O que ela poderia fazer para se livrar daquilo? Sentia como se seu coração estivesse completamente fechado para a vida. Dizia-se incapaz de fazer as coisas que sempre fez e agora sua vida se resumia em acordar, levantar da cama, sentar naquela poltrona e ver a vida passar pela janela daquele quarto branco.

Durante o chá da tarde, enquanto olhava algumas bolachas que ainda pairavam sobre o pequeno prato ouviu um barulho no corredor e logo depois uma criança adentrou seu quarto e pulou em sua cama.

— Você vai comer isso aqui? — perguntou enquanto pegava uma das bolachas e pulava na cama

— Não. — a mais velha respondeu insegura sem saber ao certo se deveria ou não ter aquele contato.

— Meu nome é Carla e o seu? — a pequena menina saltitante perguntou e sentou na cama —Você fala pouco, não está se sentindo bem?

— Eu… Eu me sinto bem sim. Meu nome é Lucy. O que você faz aqui? – Lucy indagou se ajeitando na grande poltrona

— O mesmo que você. Como está seu dia hoje? Eu estava mal, mas hoje, acordei bem. — Carlinha dizia sorrindo. Era agitada, falante e muito pra cima para alguém que estava passando pela mesma situação que Dona Lucy.

— Meu dia está como todos os outros, eu fico aqui e espero as coisas acontecerem, mas isso não é assunto para você.

— Tudo é assunto pra mim, meus pais me falam tudo. Eu fugi do meu quarto agora, minha mãe deve estar me procurando. Mas vovó… — a pequena criança disse sem querer, o que causou espanto na mais velha, tempos que não ouvia ninguém a chamando assim, a inocente criança disse e significou muito — Você fica o tempo todo aqui dentro? Não gosta de ficar lá fora com todos?

— Pra que? Eu não sirvo mais para nada, tenho mais é que ficar aqui onde me deixaram e esperar o dia em que serei levada por essa doença. — ela disse e se arrependeu no segundo seguinte, Carla era apenas uma menina, não merecia ouvir esse tipo de coisas de uma velhinha infeliz com a vida.

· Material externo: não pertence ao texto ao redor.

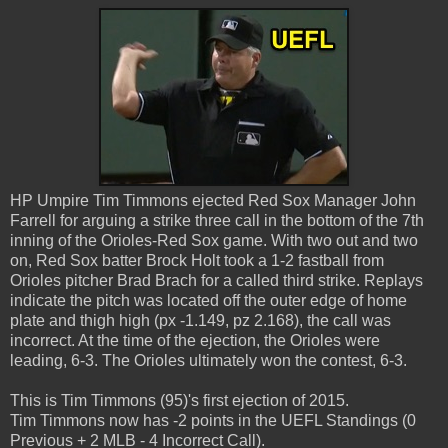
HP Umpire Tim Timmons ejected Red Sox Manager John
Farrell for arguing a strike three call in the bottom of the 7th
inning of the Orioles-Red Sox game. With two out and two
on, Red Sox batter Brock Holt took a 1-2 fastball from
Orioles pitcher Brad Brach for a called third strike. Replays
indicate the pitch was located off the outer edge of home
plate and thigh high (px -1.149, pz 2.168), the call was
incorrect. At the time of the ejection, the Orioles were
leading, 6-3. The Orioles ultimately won the contest, 6-3.
This is Tim Timmons (95)'s first ejection of 2015.
Tim Timmons now has -2 points in the UEFL Standings (0
Previous + 2 MLB - 4 Incorrect Call).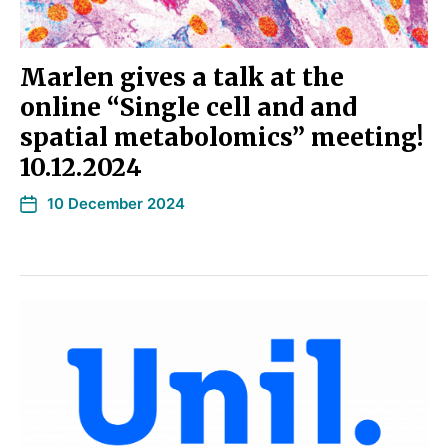
Marlen gives a talk at the
online “Single cell and and
spatial metabolomics” meeting!
10.12.2024
10 December 2024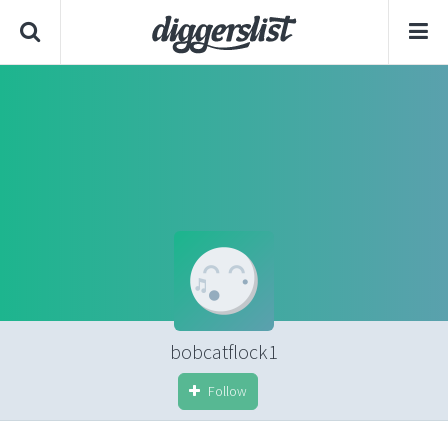
bobcatflock1
Follow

— Por isso mesmo é que você tem que aproveitar. Eu brinco todos os dias, com a minha mãe, de pique esconde. Você também tem que brincar e eu não acho que você vai morrer. Eu também não, vamos todos sair daqui. É o que minha mãe diz para mim antes de ir dormir, que logo eu vou estar fora daqui brincando na escola com os meus amigos. Vem, minha mãe vai adorar conhecera senhora. — a pequena menina pegou na mão da senhora e a levou hospital adentro. Ela se comunicava, mandava beijo para todos enquanto ainda arrastava a senhora, que não saia do quarto desde que descobrirá que tinha câncer.

Havia um mundo novo fora do pequeno quarto da senhora Lucy. Ela não o conhecia, mas foi apresentada a ele por intermédio de uma criança de 10 anos. Elas se tornaram amigas, se viam sempre. Sem contar as horas em que brincavam de se esconder uma da outra ou então falar sobre as novelas que passavam à tarde na TV. E foi assim, que Lucy, aprendeu que poderia se divertir, mesmo estando doente, foi assim que ela viu que não precisava ficar presa em seu quarto, por que o mundo lá fora, era muito divertido e ela ainda tinha muito tempo para aproveitar tudo o que ele poderia.